Coscomatepec Ver.- Una escena captada por cámaras de seguridad en la avenida Benito Juárez ha vuelto a encender el debate sobre la convivencia urbana en Coscomatepec. En el video, una mujer es sorprendida dejando bolsas de basura frente a un domicilio particular para después retirarse rápidamente del lugar. El hecho, que podría parecer aislado, refleja una problemática más profunda: la persistencia de conductas incívicas en el espacio público.
Hoy en día, los sistemas de videovigilancia se han convertido en herramientas clave para evidenciar tanto delitos como acciones cotidianas que afectan la vida comunitaria. Sin embargo, más allá de exhibir a quienes incumplen normas básicas de convivencia, estos registros también ponen sobre la mesa una pregunta incómoda: ¿hasta qué punto la responsabilidad recae únicamente en el ciudadano?
Vecinos de la avenida Benito Juárez señalan que este tipo de prácticas no son exclusivas de una zona, sino que se repiten en distintos puntos del municipio.
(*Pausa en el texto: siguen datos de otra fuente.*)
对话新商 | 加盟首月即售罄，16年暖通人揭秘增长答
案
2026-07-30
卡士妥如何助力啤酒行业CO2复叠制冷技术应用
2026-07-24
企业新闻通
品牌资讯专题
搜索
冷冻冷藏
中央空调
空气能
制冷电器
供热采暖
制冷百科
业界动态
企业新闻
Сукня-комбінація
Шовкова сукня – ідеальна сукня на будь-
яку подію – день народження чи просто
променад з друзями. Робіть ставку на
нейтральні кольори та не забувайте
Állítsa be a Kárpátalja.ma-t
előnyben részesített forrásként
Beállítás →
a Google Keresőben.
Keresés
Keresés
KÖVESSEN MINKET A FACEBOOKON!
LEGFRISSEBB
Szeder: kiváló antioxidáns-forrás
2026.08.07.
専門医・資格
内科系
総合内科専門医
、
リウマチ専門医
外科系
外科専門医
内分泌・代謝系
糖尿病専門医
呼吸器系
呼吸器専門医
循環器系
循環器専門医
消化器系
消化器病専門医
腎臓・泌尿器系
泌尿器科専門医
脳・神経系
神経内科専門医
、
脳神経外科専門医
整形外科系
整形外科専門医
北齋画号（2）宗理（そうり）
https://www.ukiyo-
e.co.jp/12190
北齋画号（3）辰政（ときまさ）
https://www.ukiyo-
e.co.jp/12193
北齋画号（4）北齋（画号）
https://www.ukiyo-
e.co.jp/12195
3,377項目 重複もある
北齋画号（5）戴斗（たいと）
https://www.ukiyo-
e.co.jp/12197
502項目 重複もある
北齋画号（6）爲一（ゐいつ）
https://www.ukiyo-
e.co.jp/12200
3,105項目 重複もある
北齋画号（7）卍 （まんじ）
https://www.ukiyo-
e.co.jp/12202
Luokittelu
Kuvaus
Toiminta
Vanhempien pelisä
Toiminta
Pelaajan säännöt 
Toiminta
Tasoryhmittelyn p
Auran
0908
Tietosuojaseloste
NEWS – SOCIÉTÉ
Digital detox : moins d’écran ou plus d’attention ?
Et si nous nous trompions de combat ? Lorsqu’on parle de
Tirar basura en lugares inadecuados no solo deteriora la imagen urbana, sino que también genera focos de infección y afecta a terceros. Ante ello, surge la exigencia de sanciones más firmes contra quienes incurren en estas conductas.
No obstante, el problema no puede analizarse de manera simplista. La falta de infraestructura adecuada —como botes de basura suficientes o un servicio de recolección eficiente— también contribuye a que estas prácticas se normalicen. En ese sentido, la crítica no solo apunta a la ciudadanía, sino también a las autoridades, cuya responsabilidad es garantizar condiciones que faciliten el cumplimiento de las normas.
La frase “antes de que cambien los gobiernos, debe cambiar la ciudadanía” invita a la reflexión, pero no debe convertirse en un argumento para deslindar responsabilidades institucionales. La transformación de una ciudad requiere de ambos frentes: ciudadanos conscientes y autoridades comprometidas.
Lo ocurrido en la avenida Benito Juárez no es solo una anécdota viral, sino un llamado de atención. Coscomatepec enfrenta el reto de fortalecer su cultura cívica, pero también de mejorar sus servicios públicos. Solo así será posible construir un entorno más limpio, ordenado y digno para todos.